## Problem to solve
Copy down all of the data underneath, exactly as shown.

Data items:
-- Opening Marker --

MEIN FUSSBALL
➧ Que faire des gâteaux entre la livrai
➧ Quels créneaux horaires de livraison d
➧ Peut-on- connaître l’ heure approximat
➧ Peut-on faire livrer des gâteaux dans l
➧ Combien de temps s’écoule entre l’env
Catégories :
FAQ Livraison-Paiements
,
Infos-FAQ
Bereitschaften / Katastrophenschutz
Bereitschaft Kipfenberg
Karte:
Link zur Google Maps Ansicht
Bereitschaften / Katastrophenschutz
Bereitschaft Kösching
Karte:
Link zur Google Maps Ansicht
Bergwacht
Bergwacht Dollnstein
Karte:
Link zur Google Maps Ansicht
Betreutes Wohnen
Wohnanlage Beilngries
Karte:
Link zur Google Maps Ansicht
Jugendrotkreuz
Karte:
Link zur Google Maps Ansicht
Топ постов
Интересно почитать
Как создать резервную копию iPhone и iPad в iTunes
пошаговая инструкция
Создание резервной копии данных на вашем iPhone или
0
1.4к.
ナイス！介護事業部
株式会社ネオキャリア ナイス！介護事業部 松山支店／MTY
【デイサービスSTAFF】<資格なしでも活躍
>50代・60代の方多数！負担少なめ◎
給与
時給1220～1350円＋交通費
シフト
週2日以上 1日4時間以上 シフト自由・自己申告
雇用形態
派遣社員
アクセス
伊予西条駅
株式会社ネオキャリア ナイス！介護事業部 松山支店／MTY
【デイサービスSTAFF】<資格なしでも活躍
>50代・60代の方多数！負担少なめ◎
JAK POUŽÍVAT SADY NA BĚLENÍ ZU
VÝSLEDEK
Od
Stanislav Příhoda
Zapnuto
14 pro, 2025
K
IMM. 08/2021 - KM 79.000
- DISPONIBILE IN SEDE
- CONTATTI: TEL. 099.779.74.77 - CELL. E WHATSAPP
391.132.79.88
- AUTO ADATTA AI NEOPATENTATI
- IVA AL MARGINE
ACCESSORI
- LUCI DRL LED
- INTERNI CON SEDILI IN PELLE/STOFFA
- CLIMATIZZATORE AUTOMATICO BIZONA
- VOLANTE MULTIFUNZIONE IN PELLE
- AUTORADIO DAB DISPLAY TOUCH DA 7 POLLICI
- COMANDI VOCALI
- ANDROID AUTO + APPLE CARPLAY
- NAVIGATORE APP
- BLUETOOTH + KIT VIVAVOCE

-- Closing Marker --

## Output for this task
MEIN FUSSBALL
➧ Que faire des gâteaux entre la livrai
➧ Quels créneaux horaires de livraison d
➧ Peut-on- connaître l’ heure approximat
➧ Peut-on faire livrer des gâteaux dans l
➧ Combien de temps s’écoule entre l’env
Catégories :
FAQ Livraison-Paiements
,
Infos-FAQ
Bereitschaften / Katastrophenschutz
Bereitschaft Kipfenberg
Karte:
Link zur Google Maps Ansicht
Bereitschaften / Katastrophenschutz
Bereitschaft Kösching
Karte:
Link zur Google Maps Ansicht
Bergwacht
Bergwacht Dollnstein
Karte:
Link zur Google Maps Ansicht
Betreutes Wohnen
Wohnanlage Beilngries
Karte:
Link zur Google Maps Ansicht
Jugendrotkreuz
Karte:
Link zur Google Maps Ansicht
Топ постов
Интересно почитать
Как создать резервную копию iPhone и iPad в iTunes
пошаговая инструкция
Создание резервной копии данных на вашем iPhone или
0
1.4к.
ナイス！介護事業部
株式会社ネオキャリア ナイス！介護事業部 松山支店／MTY
【デイサービスSTAFF】<資格なしでも活躍
>50代・60代の方多数！負担少なめ◎
給与
時給1220～1350円＋交通費
シフト
週2日以上 1日4時間以上 シフト自由・自己申告
雇用形態
派遣社員
アクセス
伊予西条駅
株式会社ネオキャリア ナイス！介護事業部 松山支店／MTY
【デイサービスSTAFF】<資格なしでも活躍
>50代・60代の方多数！負担少なめ◎
JAK POUŽÍVAT SADY NA BĚLENÍ ZU
VÝSLEDEK
Od
Stanislav Příhoda
Zapnuto
14 pro, 2025
K
IMM. 08/2021 - KM 79.000
- DISPONIBILE IN SEDE
- CONTATTI: TEL. 099.779.74.77 - CELL. E WHATSAPP
391.132.79.88
- AUTO ADATTA AI NEOPATENTATI
- IVA AL MARGINE
ACCESSORI
- LUCI DRL LED
- INTERNI CON SEDILI IN PELLE/STOFFA
- CLIMATIZZATORE AUTOMATICO BIZONA
- VOLANTE MULTIFUNZIONE IN PELLE
- AUTORADIO DAB DISPLAY TOUCH DA 7 POLLICI
- COMANDI VOCALI
- ANDROID AUTO + APPLE CARPLAY
- NAVIGATORE APP
- BLUETOOTH + KIT VIVAVOCE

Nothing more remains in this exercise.